**DATA FOR REVIEW**
"""

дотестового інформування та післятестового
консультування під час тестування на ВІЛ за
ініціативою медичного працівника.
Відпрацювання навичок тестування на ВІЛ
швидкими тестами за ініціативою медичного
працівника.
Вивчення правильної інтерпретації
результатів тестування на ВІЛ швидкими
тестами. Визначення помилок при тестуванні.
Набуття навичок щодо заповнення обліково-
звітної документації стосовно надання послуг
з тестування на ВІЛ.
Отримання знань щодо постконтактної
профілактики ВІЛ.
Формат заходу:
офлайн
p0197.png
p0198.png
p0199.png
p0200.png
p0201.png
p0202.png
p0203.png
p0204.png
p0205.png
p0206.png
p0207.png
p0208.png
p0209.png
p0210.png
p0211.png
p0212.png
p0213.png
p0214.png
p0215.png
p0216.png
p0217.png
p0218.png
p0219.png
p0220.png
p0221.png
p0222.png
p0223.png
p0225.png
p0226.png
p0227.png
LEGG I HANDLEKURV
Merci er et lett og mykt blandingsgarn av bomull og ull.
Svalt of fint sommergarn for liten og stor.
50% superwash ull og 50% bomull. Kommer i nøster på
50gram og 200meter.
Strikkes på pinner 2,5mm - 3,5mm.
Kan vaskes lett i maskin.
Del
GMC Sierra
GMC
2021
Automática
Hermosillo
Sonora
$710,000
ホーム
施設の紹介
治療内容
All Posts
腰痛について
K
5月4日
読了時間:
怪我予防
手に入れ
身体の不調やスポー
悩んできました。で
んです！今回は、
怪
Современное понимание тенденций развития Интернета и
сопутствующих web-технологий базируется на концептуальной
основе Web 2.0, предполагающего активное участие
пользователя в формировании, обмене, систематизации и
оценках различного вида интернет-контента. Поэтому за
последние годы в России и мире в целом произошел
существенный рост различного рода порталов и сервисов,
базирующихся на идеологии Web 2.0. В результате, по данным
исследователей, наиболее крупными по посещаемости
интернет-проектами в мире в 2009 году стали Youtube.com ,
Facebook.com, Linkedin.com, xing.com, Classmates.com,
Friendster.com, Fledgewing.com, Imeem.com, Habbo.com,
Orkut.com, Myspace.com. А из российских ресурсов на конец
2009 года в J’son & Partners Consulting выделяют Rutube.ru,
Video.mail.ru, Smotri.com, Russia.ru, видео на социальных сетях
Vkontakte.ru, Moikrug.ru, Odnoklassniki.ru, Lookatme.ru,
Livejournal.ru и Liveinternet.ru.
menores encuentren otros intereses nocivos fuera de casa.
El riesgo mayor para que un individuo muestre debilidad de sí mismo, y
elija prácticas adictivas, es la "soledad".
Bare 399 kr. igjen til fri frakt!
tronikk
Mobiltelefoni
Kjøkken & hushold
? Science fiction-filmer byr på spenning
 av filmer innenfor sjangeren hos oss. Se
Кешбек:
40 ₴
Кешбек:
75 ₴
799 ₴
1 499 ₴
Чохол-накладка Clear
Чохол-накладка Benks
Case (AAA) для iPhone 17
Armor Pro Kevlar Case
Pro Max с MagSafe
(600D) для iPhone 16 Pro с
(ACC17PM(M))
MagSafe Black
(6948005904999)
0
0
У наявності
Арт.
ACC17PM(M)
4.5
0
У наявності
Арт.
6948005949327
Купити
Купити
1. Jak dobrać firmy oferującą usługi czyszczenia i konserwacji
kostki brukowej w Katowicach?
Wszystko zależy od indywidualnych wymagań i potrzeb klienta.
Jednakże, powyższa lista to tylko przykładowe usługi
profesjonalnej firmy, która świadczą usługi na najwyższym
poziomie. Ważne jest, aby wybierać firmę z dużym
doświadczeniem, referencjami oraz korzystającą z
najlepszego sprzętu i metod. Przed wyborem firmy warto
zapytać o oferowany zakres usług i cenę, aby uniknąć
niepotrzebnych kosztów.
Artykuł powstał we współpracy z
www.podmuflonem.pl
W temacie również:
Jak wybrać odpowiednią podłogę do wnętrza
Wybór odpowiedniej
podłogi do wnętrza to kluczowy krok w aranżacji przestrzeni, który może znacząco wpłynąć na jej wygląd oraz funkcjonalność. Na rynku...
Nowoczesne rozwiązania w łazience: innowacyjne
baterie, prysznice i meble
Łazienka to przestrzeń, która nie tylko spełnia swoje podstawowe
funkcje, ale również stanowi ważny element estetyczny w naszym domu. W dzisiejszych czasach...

"""

**WHAT TO WORK ON**
Character for character, output the whole material above.

**YOUR RESPONSE**
дотестового інформування та післятестового
консультування під час тестування на ВІЛ за
ініціативою медичного працівника.
Відпрацювання навичок тестування на ВІЛ
швидкими тестами за ініціативою медичного
працівника.
Вивчення правильної інтерпретації
результатів тестування на ВІЛ швидкими
тестами. Визначення помилок при тестуванні.
Набуття навичок щодо заповнення обліково-
звітної документації стосовно надання послуг
з тестування на ВІЛ.
Отримання знань щодо постконтактної
профілактики ВІЛ.
Формат заходу:
офлайн
p0197.png
p0198.png
p0199.png
p0200.png
p0201.png
p0202.png
p0203.png
p0204.png
p0205.png
p0206.png
p0207.png
p0208.png
p0209.png
p0210.png
p0211.png
p0212.png
p0213.png
p0214.png
p0215.png
p0216.png
p0217.png
p0218.png
p0219.png
p0220.png
p0221.png
p0222.png
p0223.png
p0225.png
p0226.png
p0227.png
LEGG I HANDLEKURV
Merci er et lett og mykt blandingsgarn av bomull og ull.
Svalt of fint sommergarn for liten og stor.
50% superwash ull og 50% bomull. Kommer i nøster på
50gram og 200meter.
Strikkes på pinner 2,5mm - 3,5mm.
Kan vaskes lett i maskin.
Del
GMC Sierra
GMC
2021
Automática
Hermosillo
Sonora
$710,000
ホーム
施設の紹介
治療内容
All Posts
腰痛について
K
5月4日
読了時間:
怪我予防
手に入れ
身体の不調やスポー
悩んできました。で
んです！今回は、
怪
Современное понимание тенденций развития Интернета и
сопутствующих web-технологий базируется на концептуальной
основе Web 2.0, предполагающего активное участие
пользователя в формировании, обмене, систематизации и
оценках различного вида интернет-контента. Поэтому за
последние годы в России и мире в целом произошел
существенный рост различного рода порталов и сервисов,
базирующихся на идеологии Web 2.0. В результате, по данным
исследователей, наиболее крупными по посещаемости
интернет-проектами в мире в 2009 году стали Youtube.com ,
Facebook.com, Linkedin.com, xing.com, Classmates.com,
Friendster.com, Fledgewing.com, Imeem.com, Habbo.com,
Orkut.com, Myspace.com. А из российских ресурсов на конец
2009 года в J’son & Partners Consulting выделяют Rutube.ru,
Video.mail.ru, Smotri.com, Russia.ru, видео на социальных сетях
Vkontakte.ru, Moikrug.ru, Odnoklassniki.ru, Lookatme.ru,
Livejournal.ru и Liveinternet.ru.
menores encuentren otros intereses nocivos fuera de casa.
El riesgo mayor para que un individuo muestre debilidad de sí mismo, y
elija prácticas adictivas, es la "soledad".
Bare 399 kr. igjen til fri frakt!
tronikk
Mobiltelefoni
Kjøkken & hushold
? Science fiction-filmer byr på spenning
 av filmer innenfor sjangeren hos oss. Se
Кешбек:
40 ₴
Кешбек:
75 ₴
799 ₴
1 499 ₴
Чохол-накладка Clear
Чохол-накладка Benks
Case (AAA) для iPhone 17
Armor Pro Kevlar Case
Pro Max с MagSafe
(600D) для iPhone 16 Pro с
(ACC17PM(M))
MagSafe Black
(6948005904999)
0
0
У наявності
Арт.
ACC17PM(M)
4.5
0
У наявності
Арт.
6948005949327
Купити
Купити
1. Jak dobrać firmy oferującą usługi czyszczenia i konserwacji
kostki brukowej w Katowicach?
Wszystko zależy od indywidualnych wymagań i potrzeb klienta.
Jednakże, powyższa lista to tylko przykładowe usługi
profesjonalnej firmy, która świadczą usługi na najwyższym
poziomie. Ważne jest, aby wybierać firmę z dużym
doświadczeniem, referencjami oraz korzystającą z
najlepszego sprzętu i metod. Przed wyborem firmy warto
zapytać o oferowany zakres usług i cenę, aby uniknąć
niepotrzebnych kosztów.
Artykuł powstał we współpracy z
www.podmuflonem.pl
W temacie również:
Jak wybrać odpowiednią podłogę do wnętrza
Wybór odpowiedniej
podłogi do wnętrza to kluczowy krok w aranżacji przestrzeni, który może znacząco wpłynąć na jej wygląd oraz funkcjonalność. Na rynku...
Nowoczesne rozwiązania w łazience: innowacyjne
baterie, prysznice i meble
Łazienka to przestrzeń, która nie tylko spełnia swoje podstawowe
funkcje, ale również stanowi ważny element estetyczny w naszym domu. W dzisiejszych czasach...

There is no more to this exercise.